Photo Processing

给出n个数，让你分组，每组最少m个 规定每组的价值是组里面最大数-最小数 要求使得最大价值最小 n,m<=3*10^5

Evlampiy has found one more cool application to process photos. However the application has certain limitations. Each photo $ i $ has a contrast $ v_{i} $ . In order for the processing to be truly of high quality, the application must receive at least $ k $ photos with contrasts which differ as little as possible. Evlampiy already knows the contrast $ v_{i} $ for each of his $ n $ photos. Now he wants to split the photos into groups, so that each group contains at least $ k $ photos. As a result, each photo must belong to exactly one group. He considers a processing time of the $ j $ -th group to be the difference between the maximum and minimum values of $ v_{i} $ in the group. Because of multithreading the processing time of a division into groups is the maximum processing time among all groups. Split $ n $ photos into groups in a such way that the processing time of the division is the minimum possible, i.e. that the the maximum processing time over all groups as least as possible.

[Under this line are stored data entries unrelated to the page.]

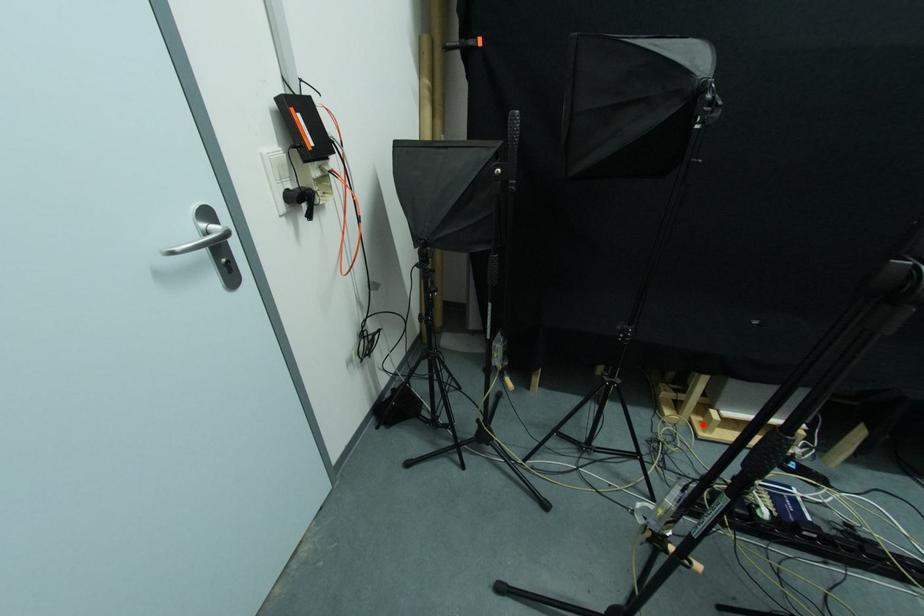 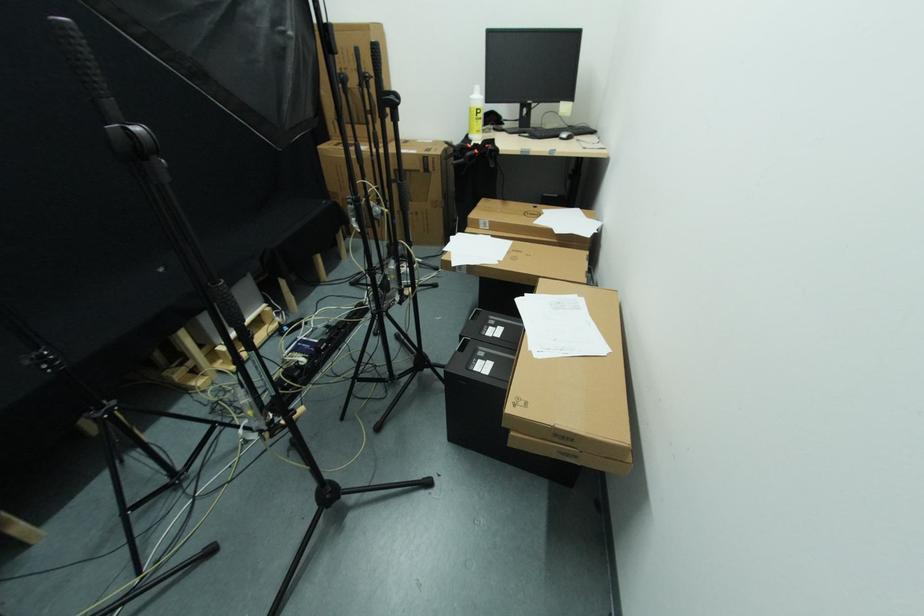 Locate, in the second image, the point that corresponds to the highlighted location in the first image.

(225, 365) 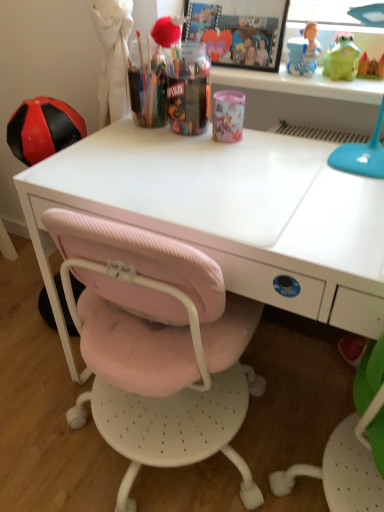 Question: From a real-world perspective, is green rubber frog at upper right, the 2th toy positioned from the right, physically below translucent plastic container at center, arranged as the 1th stationery when viewed from the left?

Choices:
 (A) yes
 (B) no

Answer: (B)

Question: Considering the relative sizes of green rubber frog at upper right, arranged as the first toy when viewed from the left, and translucent plastic container at center, arranged as the 1th stationery when viewed from the left, in the image provided, is green rubber frog at upper right, arranged as the first toy when viewed from the left, smaller than translucent plastic container at center, arranged as the 1th stationery when viewed from the left,?

Choices:
 (A) yes
 (B) no

Answer: (A)

Question: From the image's perspective, does green rubber frog at upper right, the 2th toy positioned from the right, appear lower than translucent plastic container at center, arranged as the 1th stationery when viewed from the left?

Choices:
 (A) no
 (B) yes

Answer: (A)

Question: Is green rubber frog at upper right, arranged as the first toy when viewed from the left, positioned far away from translucent plastic container at center, arranged as the 1th stationery when viewed from the left?

Choices:
 (A) yes
 (B) no

Answer: (B)

Question: Is green rubber frog at upper right, the 2th toy positioned from the right, positioned with its back to translucent plastic container at center, arranged as the 1th stationery when viewed from the left?

Choices:
 (A) yes
 (B) no

Answer: (B)

Question: In terms of width, does translucent plastic container at center, the 2th stationery in the right-to-left sequence, look wider or thinner when compared to green rubber frog at upper right, arranged as the first toy when viewed from the left?

Choices:
 (A) thin
 (B) wide

Answer: (B)

Question: Is translucent plastic container at center, arranged as the 1th stationery when viewed from the left, inside the boundaries of green rubber frog at upper right, the 2th toy positioned from the right, or outside?

Choices:
 (A) inside
 (B) outside

Answer: (B)

Question: Considering the positions of translucent plastic container at center, arranged as the 1th stationery when viewed from the left, and green rubber frog at upper right, arranged as the first toy when viewed from the left, in the image, is translucent plastic container at center, arranged as the 1th stationery when viewed from the left, taller or shorter than green rubber frog at upper right, arranged as the first toy when viewed from the left,?

Choices:
 (A) short
 (B) tall

Answer: (B)

Question: Considering the relative positions of translucent plastic container at center, arranged as the 1th stationery when viewed from the left, and green rubber frog at upper right, arranged as the first toy when viewed from the left, in the image provided, is translucent plastic container at center, arranged as the 1th stationery when viewed from the left, to the left or to the right of green rubber frog at upper right, arranged as the first toy when viewed from the left,?

Choices:
 (A) left
 (B) right

Answer: (A)

Question: Considering the relative positions of matte green toy at upper right, which appears as the first toy when viewed from the right, and green rubber frog at upper right, arranged as the first toy when viewed from the left, in the image provided, is matte green toy at upper right, which appears as the first toy when viewed from the right, to the left or to the right of green rubber frog at upper right, arranged as the first toy when viewed from the left,?

Choices:
 (A) right
 (B) left

Answer: (A)

Question: From the image's perspective, is matte green toy at upper right, arranged as the second toy when viewed from the left, positioned above or below green rubber frog at upper right, arranged as the first toy when viewed from the left?

Choices:
 (A) above
 (B) below

Answer: (B)

Question: Based on their sizes in the image, would you say matte green toy at upper right, arranged as the second toy when viewed from the left, is bigger or smaller than green rubber frog at upper right, arranged as the first toy when viewed from the left?

Choices:
 (A) big
 (B) small

Answer: (B)

Question: Do you think matte green toy at upper right, which appears as the first toy when viewed from the right, is within green rubber frog at upper right, the 2th toy positioned from the right, or outside of it?

Choices:
 (A) outside
 (B) inside

Answer: (A)

Question: In terms of height, does matte green toy at upper right, arranged as the second toy when viewed from the left, look taller or shorter compared to white matte desk at center?

Choices:
 (A) short
 (B) tall

Answer: (A)

Question: In terms of width, does matte green toy at upper right, which appears as the first toy when viewed from the right, look wider or thinner when compared to white matte desk at center?

Choices:
 (A) wide
 (B) thin

Answer: (B) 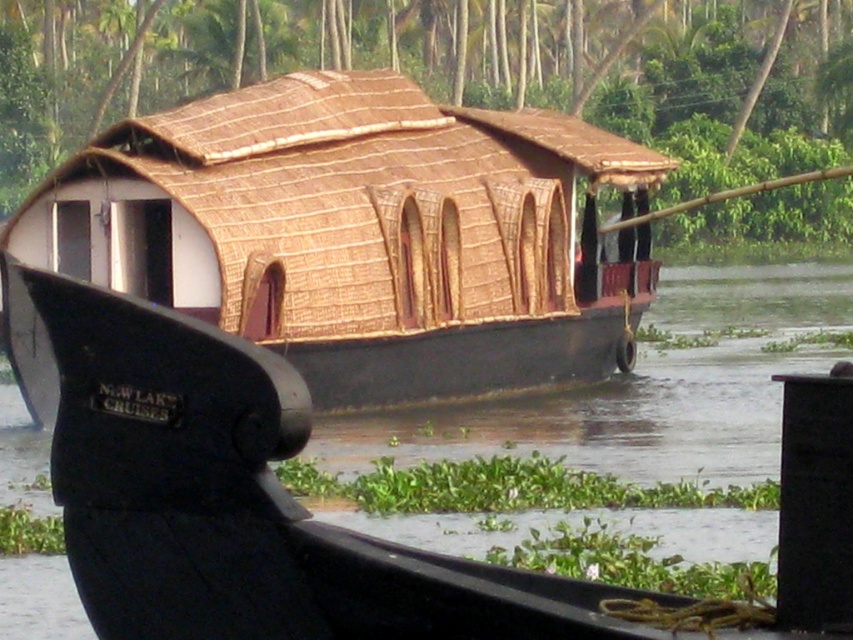 Consider the image. Which of these two, brown thatched roof houseboat at center or brown thatch roof at center, stands shorter?

With less height is brown thatched roof houseboat at center.

Who is positioned more to the left, brown thatched roof houseboat at center or brown thatch roof at center?

Positioned to the left is brown thatched roof houseboat at center.

The width and height of the screenshot is (853, 640). I want to click on brown thatched roof houseboat at center, so click(x=352, y=237). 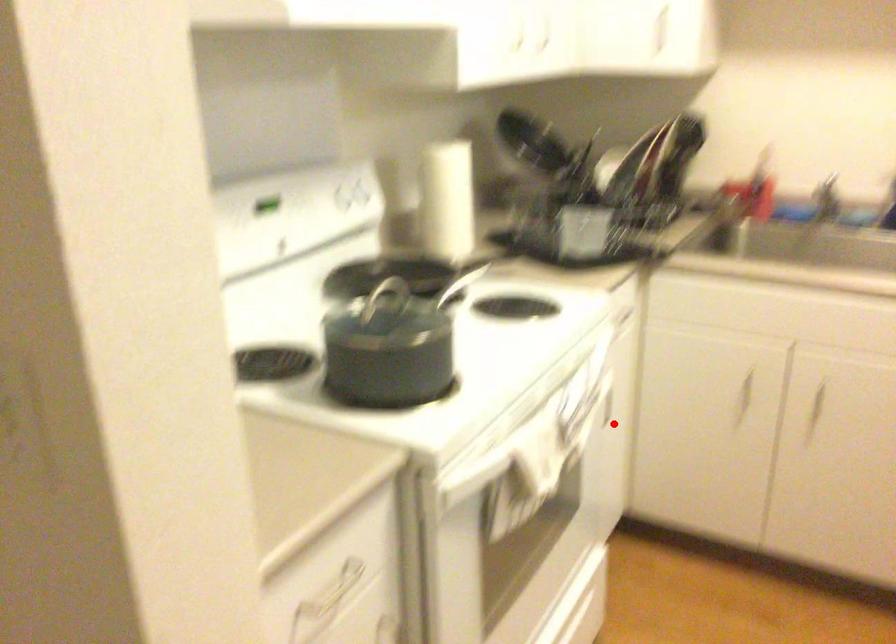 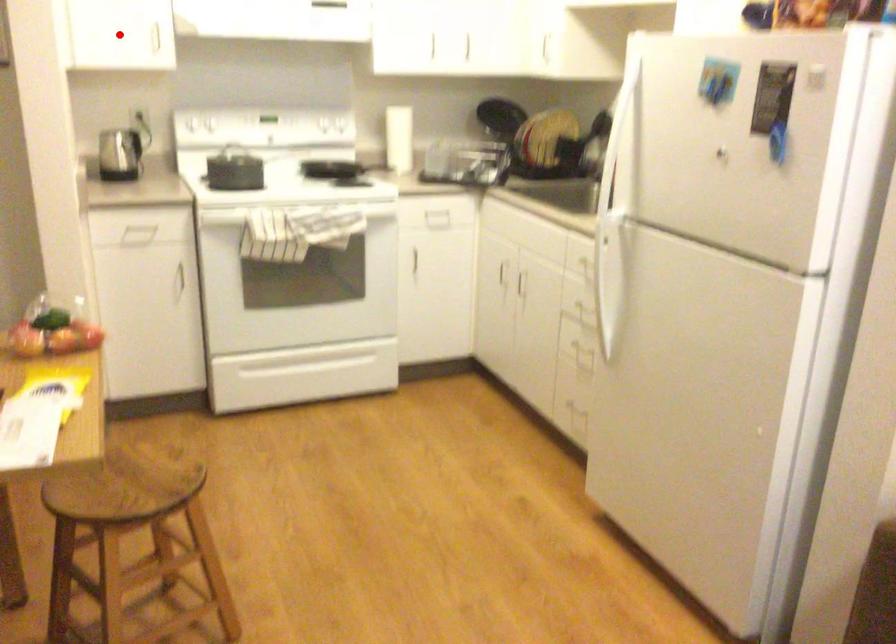 I am providing you with two images of the same scene from different viewpoints. A red point is marked on the first image and another point is marked on the second image. Is the red point in image1 aligned with the point shown in image2?

No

The first line contains two integers $ n $ and $ k $ ( $ 1<=k<=n<=3·10^{5} $ ) — number of photos and minimum size of a group. The second line contains $ n $ integers $ v_{1},v_{2},...,v_{n} $ ( $ 1<=v_{i}<=10^{9} $ ), where $ v_{i} $ is the contrast of the $ i $ -th photo.

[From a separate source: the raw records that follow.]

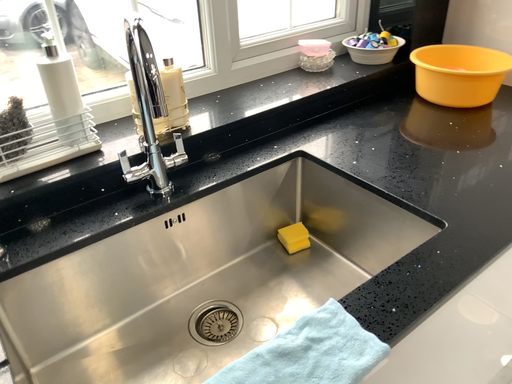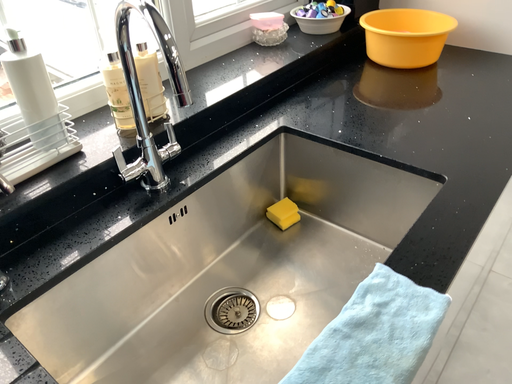 Question: Which way did the camera rotate in the video?

Choices:
 (A) rotated left
 (B) rotated right

Answer: (B) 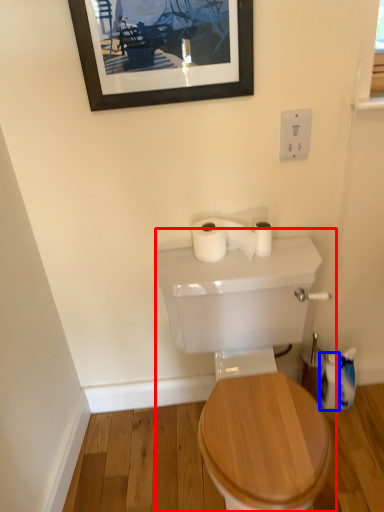 Question: Among these objects, which one is farthest to the camera, sink (highlighted by a red box) or toiletry (highlighted by a blue box)?

Choices:
 (A) sink
 (B) toiletry

Answer: (B) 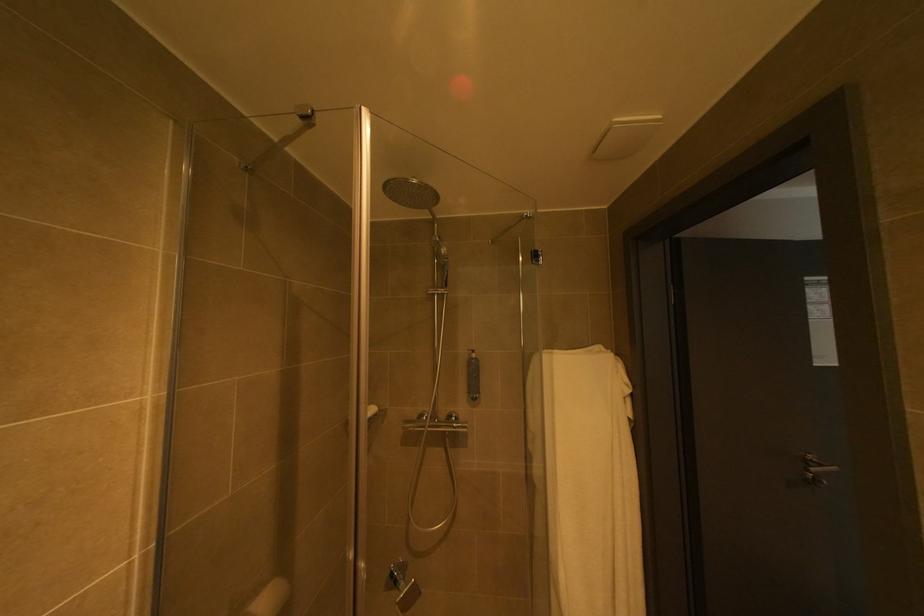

Print the minimal processing time of the division into groups.

5 2
50 110 130 40 120

20

4 1
2 3 4 1

0

In the first example the photos should be split into 2 groups: $ [40,50] $ and $ [110,120,130] $ . The processing time of the first group is $ 10 $ , and the processing time of the second group is $ 20 $ . Maximum among $ 10 $ and $ 20 $ is $ 20 $ . It is impossible to split the photos into groups in a such way that the processing time of division is less than $ 20 $ . In the second example the photos should be split into four groups, each containing one photo. So the minimal possible processing time of a division is $ 0 $ .